The FEATURE study also showed the appearance of mild to moderate infections after secukinumab, with cases of candidiasis and reactions at the application sites that did not lead to treatment discontinuation [1, 3]. In the case reported here, the patient developed atopic dermatitis after the introduction of secukinumab. This effect may be due to an imbalance in Th1 and Th2 pathways. In psoriasis, there is an exacerbation of Th1 and Th17 activity and, in atopic eczema, the predominance of Th2. Thus, the inhibition of the Th1/Th17 pathway by secukinumab may have led to an exacerbation of the Th2 pathway and the consequent appearance of atopic eczema in the patient described [1, 4].

Recently, Burlando et al. [1] reported a similar case, with the appearance of blepharitis, cheilitis, and nasal dermatitis, 4 days after each injection of secukinumab, with the clinical diagnosis of atopic dermatitis being made, and the spontaneous disappearance of the reaction after discontinuing the drug. In our patient, we observed the appearance of atopic dermatitis the day after the drug was administered, and in a different way, the suspension of secukinumab was not sufficient for the remission of eczema, and it was necessary to introduce cyclosporine to control the disease.

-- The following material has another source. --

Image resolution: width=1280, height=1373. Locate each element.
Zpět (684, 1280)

In another study, Ishiuji et al. [5] described 2 cases of atopic dermatitis as a paradoxical effect to the use of ustekinumab for the treatment of psoriasis. In this study, the authors propose the participation of immunoglobulin E in the pathophysiology of the paradoxical reaction.

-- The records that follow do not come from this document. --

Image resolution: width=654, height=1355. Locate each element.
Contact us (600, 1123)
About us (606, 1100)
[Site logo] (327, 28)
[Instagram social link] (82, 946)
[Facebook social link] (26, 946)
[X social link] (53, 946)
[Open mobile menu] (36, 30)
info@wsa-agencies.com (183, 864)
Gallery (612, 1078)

In the case described, we do not have the immunoglobulin E dosages prior to the onset of atopic dermatitis; however, the dosages performed after the introduction of cyclosporine were increased. Therefore, we consider it prudent to always carry out an accurate assessment of the current or past history of atopic dermatitis before the introduction of an anti-interleukin immunobiological agent, since the association described may be more common than the literature shows. Therefore, further studies are needed so that we can estimate the real prevalence and unveil the pathophysiological mechanisms of this serious paradoxical event.

Statement of Ethics

The patient gave consent for publication. The research was conducted ethically in accordance with the World Medical Association Declaration of Helsinki. Written informed consent was obtained from the patient for publication of this case report and any accompanying images.

Conflict of Interest Statement

The authors have no conflicts of interest to declare.

Funding Sources

The authors declare that there was no funding.

Author Contributions

V.R. Brambilla treated the patient and wrote the case report, M.M. Morgado evaluated the data, E.M. Roncada performed the visits and treated the patient, and M.P. Genta also visited the patient and wrote the case report. B. Freitas Filitto also evaluated the data and wrote the case report.